_Brief_
Go through the data below and return each line where the string "Huma" appears.
Content starts
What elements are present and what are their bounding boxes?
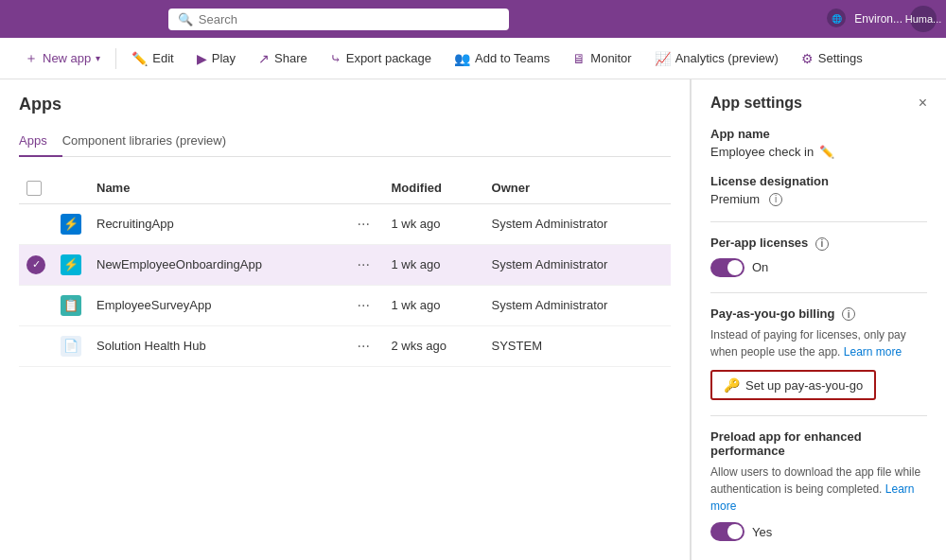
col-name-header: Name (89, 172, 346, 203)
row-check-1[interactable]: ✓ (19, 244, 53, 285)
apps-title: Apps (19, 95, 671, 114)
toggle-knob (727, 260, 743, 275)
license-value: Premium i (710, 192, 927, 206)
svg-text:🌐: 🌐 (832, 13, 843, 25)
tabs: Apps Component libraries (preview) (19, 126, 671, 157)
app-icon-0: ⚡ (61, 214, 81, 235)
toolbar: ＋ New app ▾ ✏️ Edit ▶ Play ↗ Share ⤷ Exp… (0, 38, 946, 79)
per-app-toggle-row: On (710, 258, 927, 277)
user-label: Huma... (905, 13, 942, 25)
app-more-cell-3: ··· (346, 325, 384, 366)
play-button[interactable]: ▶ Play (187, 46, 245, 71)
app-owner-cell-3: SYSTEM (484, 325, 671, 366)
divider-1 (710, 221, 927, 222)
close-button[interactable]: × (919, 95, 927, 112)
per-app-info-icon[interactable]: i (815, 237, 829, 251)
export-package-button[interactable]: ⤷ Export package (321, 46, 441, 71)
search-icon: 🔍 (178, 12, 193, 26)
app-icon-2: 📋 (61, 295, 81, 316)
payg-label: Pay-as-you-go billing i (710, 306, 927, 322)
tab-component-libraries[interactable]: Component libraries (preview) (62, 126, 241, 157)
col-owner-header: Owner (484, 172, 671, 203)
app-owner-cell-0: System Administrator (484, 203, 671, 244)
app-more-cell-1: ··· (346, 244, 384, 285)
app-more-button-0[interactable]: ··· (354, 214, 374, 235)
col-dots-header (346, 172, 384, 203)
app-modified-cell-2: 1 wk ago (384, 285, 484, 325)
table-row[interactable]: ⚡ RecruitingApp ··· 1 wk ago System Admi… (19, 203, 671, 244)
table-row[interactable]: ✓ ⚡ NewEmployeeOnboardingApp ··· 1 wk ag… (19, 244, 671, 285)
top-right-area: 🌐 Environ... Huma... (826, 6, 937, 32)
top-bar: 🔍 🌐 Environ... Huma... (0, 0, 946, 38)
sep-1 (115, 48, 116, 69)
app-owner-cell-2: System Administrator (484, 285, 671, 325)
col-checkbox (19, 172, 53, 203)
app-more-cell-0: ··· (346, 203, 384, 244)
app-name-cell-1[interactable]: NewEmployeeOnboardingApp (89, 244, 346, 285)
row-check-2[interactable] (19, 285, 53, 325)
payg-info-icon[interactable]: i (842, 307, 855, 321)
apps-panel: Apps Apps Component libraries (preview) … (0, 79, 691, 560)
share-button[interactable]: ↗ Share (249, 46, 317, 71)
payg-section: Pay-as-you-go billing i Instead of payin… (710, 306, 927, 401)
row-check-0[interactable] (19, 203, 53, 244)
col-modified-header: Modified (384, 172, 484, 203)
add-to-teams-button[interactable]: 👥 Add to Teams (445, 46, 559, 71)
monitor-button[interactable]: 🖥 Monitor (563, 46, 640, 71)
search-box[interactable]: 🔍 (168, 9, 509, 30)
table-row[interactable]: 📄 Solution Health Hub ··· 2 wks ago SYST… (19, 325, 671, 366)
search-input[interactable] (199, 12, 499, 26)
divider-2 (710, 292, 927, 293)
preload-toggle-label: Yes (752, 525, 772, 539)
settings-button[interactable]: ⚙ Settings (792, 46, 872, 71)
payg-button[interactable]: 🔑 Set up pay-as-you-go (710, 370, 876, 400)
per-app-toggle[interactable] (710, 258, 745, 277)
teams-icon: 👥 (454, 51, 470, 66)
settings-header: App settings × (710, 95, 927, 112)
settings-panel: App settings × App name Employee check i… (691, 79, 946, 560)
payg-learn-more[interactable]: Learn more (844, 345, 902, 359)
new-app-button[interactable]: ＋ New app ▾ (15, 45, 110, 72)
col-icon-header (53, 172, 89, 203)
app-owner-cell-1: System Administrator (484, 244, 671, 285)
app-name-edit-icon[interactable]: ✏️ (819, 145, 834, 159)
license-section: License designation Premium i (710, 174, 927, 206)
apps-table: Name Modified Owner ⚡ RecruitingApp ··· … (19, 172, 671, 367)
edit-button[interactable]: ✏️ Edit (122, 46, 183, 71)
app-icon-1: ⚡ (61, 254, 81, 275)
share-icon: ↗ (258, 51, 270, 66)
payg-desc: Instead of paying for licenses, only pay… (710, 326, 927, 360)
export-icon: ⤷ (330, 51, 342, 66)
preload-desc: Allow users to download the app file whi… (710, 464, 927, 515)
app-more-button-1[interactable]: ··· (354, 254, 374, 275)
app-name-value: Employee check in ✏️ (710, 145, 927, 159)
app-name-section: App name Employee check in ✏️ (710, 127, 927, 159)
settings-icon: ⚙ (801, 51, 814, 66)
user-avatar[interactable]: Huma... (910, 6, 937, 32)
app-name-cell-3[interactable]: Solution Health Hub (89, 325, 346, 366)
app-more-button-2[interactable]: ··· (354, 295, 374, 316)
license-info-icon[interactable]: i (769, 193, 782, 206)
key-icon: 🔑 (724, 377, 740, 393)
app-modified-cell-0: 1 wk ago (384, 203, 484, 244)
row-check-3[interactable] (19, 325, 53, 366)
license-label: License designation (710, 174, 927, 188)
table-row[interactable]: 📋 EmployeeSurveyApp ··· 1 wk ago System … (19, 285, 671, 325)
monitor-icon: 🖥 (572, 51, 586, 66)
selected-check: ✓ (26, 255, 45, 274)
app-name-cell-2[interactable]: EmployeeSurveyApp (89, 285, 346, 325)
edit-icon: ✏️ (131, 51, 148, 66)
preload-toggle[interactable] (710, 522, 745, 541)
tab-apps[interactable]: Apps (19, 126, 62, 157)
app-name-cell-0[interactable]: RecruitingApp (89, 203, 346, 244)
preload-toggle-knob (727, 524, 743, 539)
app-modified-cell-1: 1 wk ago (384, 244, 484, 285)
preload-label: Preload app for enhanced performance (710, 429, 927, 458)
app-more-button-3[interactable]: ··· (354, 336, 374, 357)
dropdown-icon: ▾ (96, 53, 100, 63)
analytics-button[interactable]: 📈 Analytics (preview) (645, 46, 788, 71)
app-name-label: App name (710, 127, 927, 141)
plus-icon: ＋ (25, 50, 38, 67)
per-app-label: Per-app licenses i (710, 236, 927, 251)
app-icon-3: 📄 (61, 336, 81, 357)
Content ends
_The completed task_
user-label: Huma... (905, 13, 942, 25)
top-right-area: 🌐 Environ... Huma... (826, 6, 937, 32)
top-bar: 🔍 🌐 Environ... Huma... (0, 0, 946, 38)
user-avatar[interactable]: Huma... (910, 6, 937, 32)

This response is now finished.